Filter the listing below, copying every line in which the word "target" appears.

**SUPPLIED RECORDS**
####

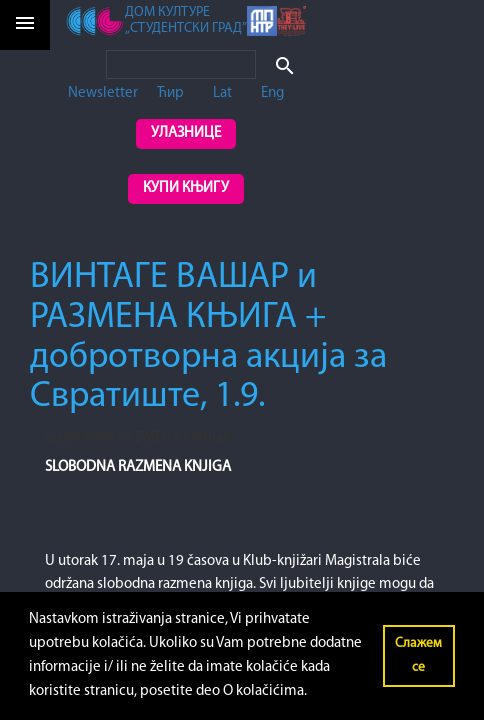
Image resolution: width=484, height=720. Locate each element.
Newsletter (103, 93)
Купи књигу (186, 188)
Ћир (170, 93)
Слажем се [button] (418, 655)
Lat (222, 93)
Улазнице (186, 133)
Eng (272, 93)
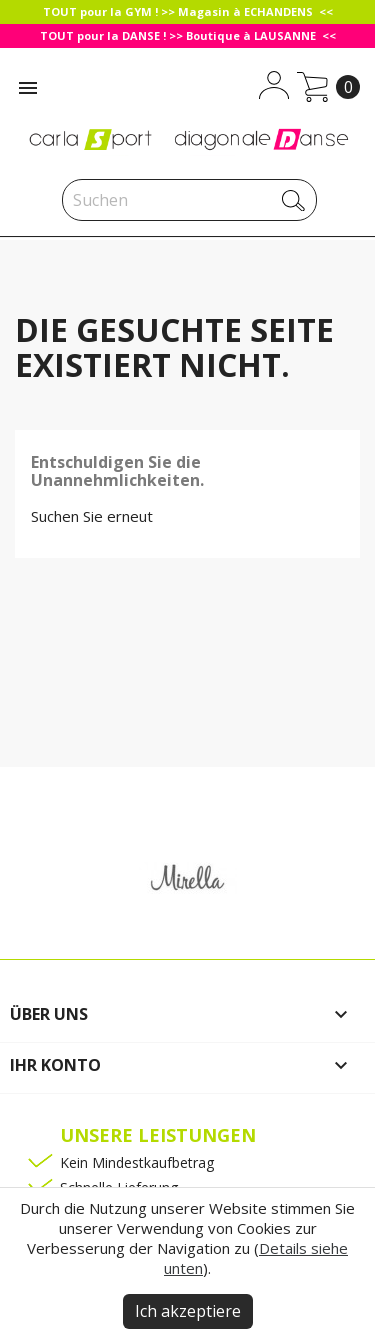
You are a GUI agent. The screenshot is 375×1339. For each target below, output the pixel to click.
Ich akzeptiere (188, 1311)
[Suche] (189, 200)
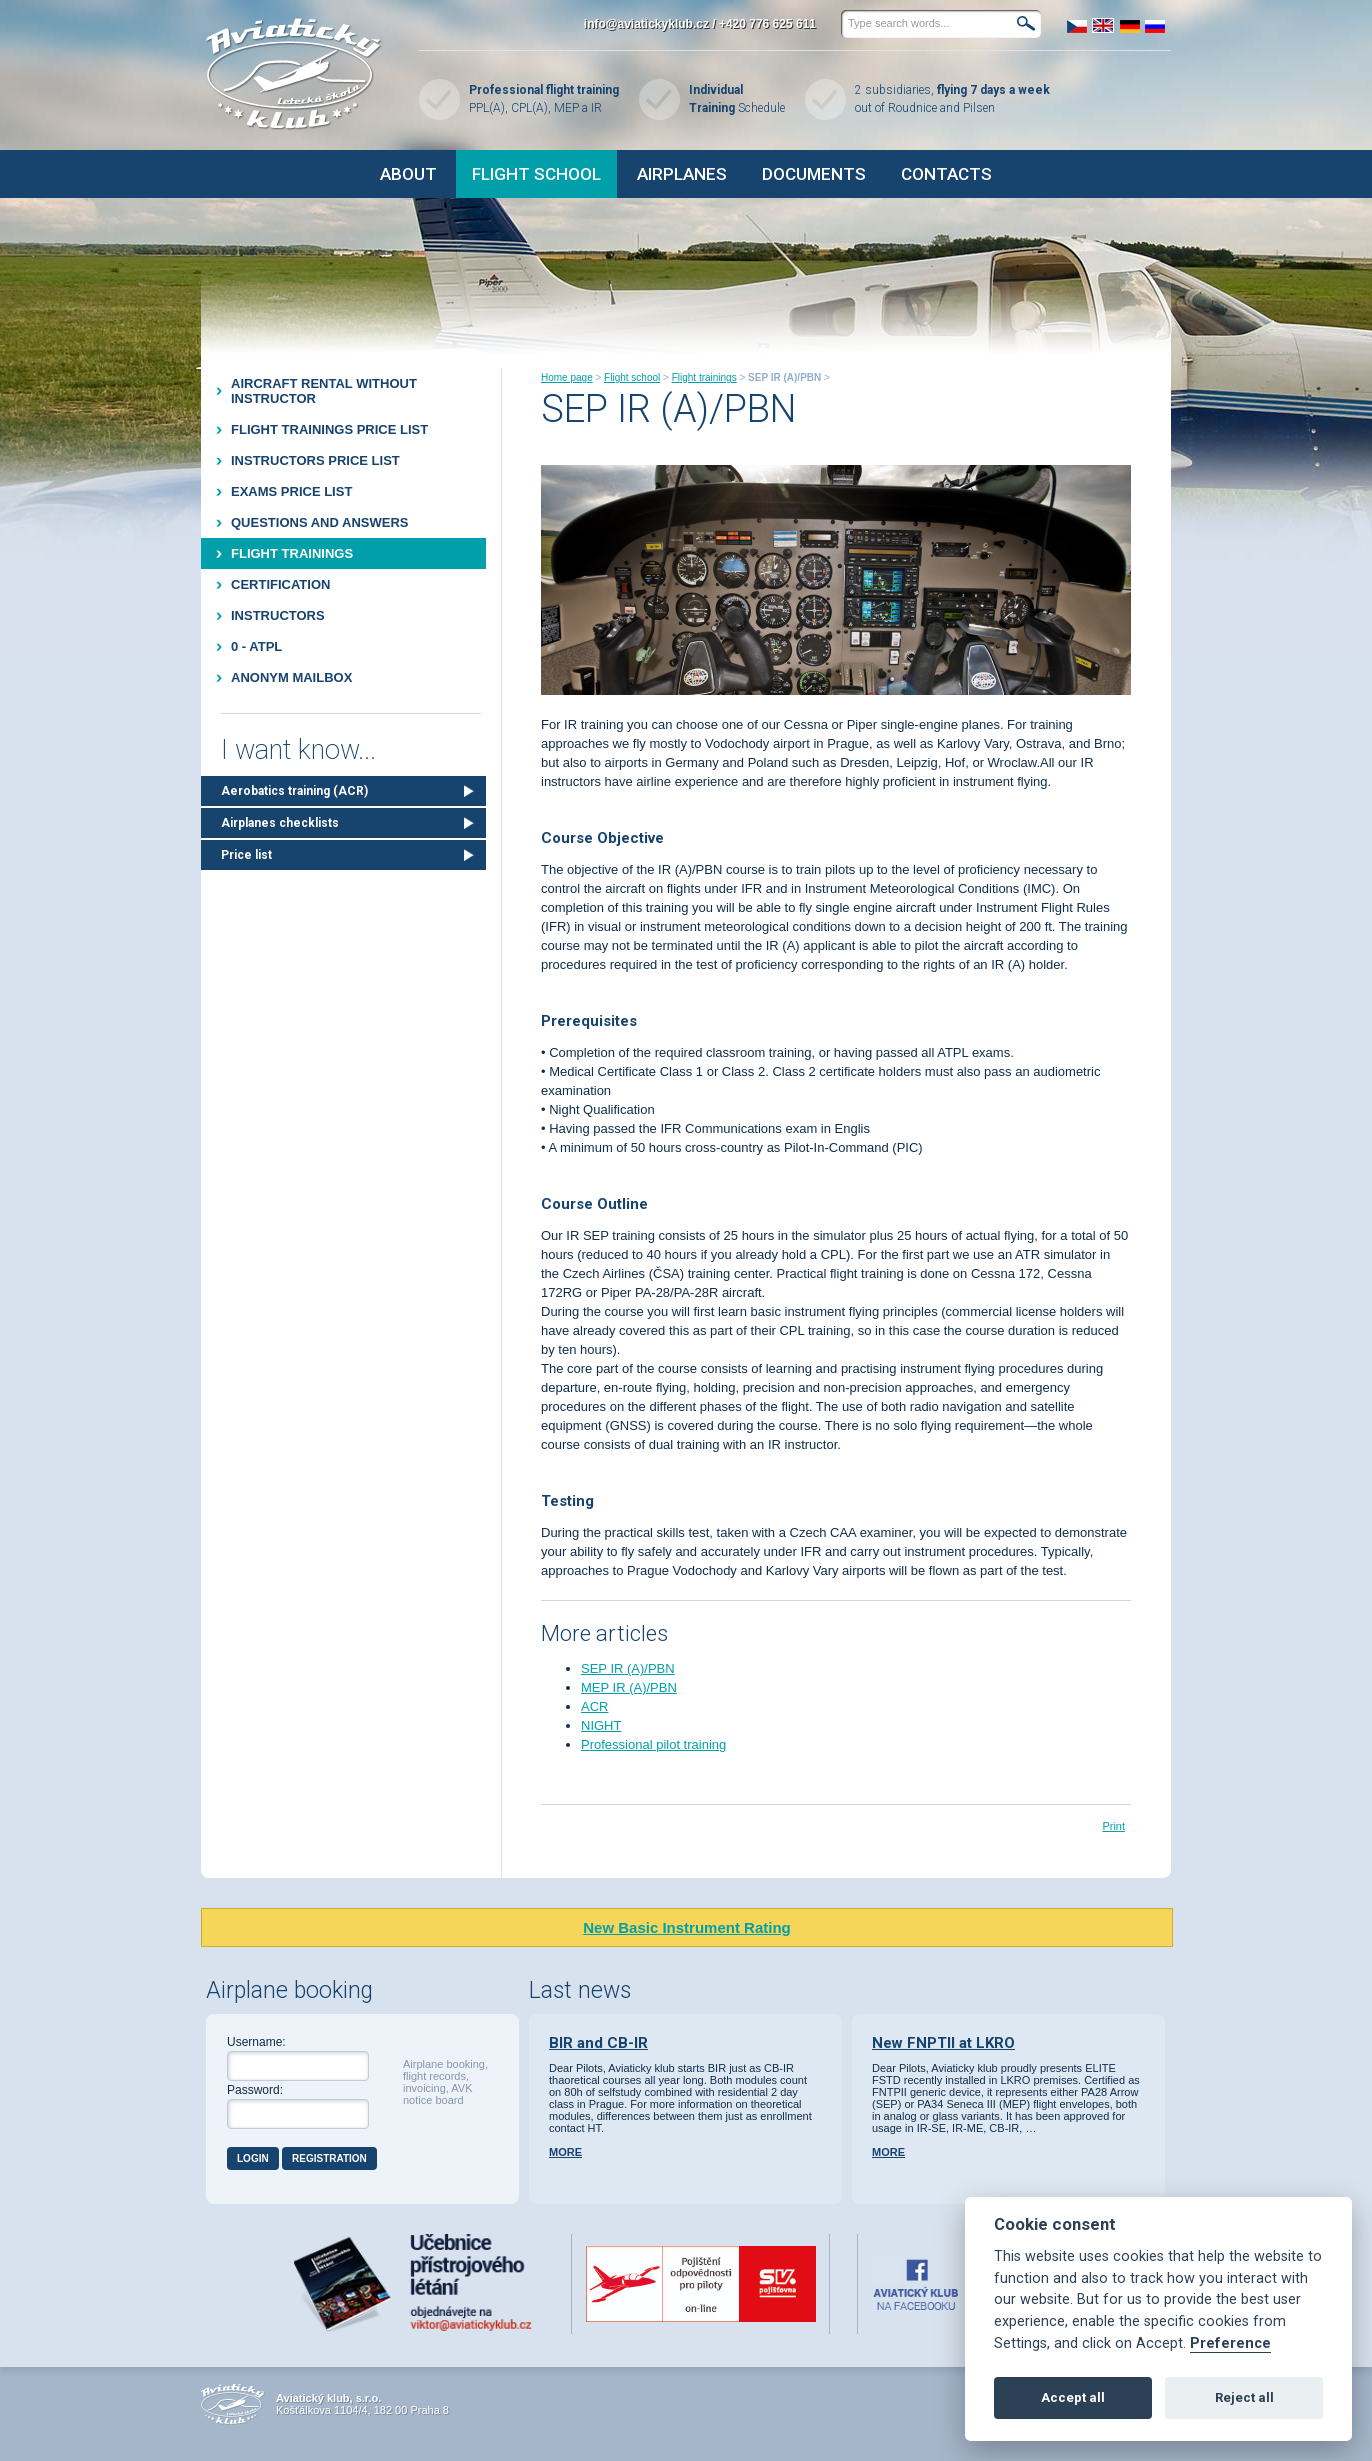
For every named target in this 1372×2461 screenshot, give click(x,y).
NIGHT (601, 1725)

####

**RESPONSE TO THIS TASK**
You are a GUI agent. The screenshot is 375×1339. For each target below, output the pixel to click.
For every named target in this 1372×2461 screenshot, give click(x,y).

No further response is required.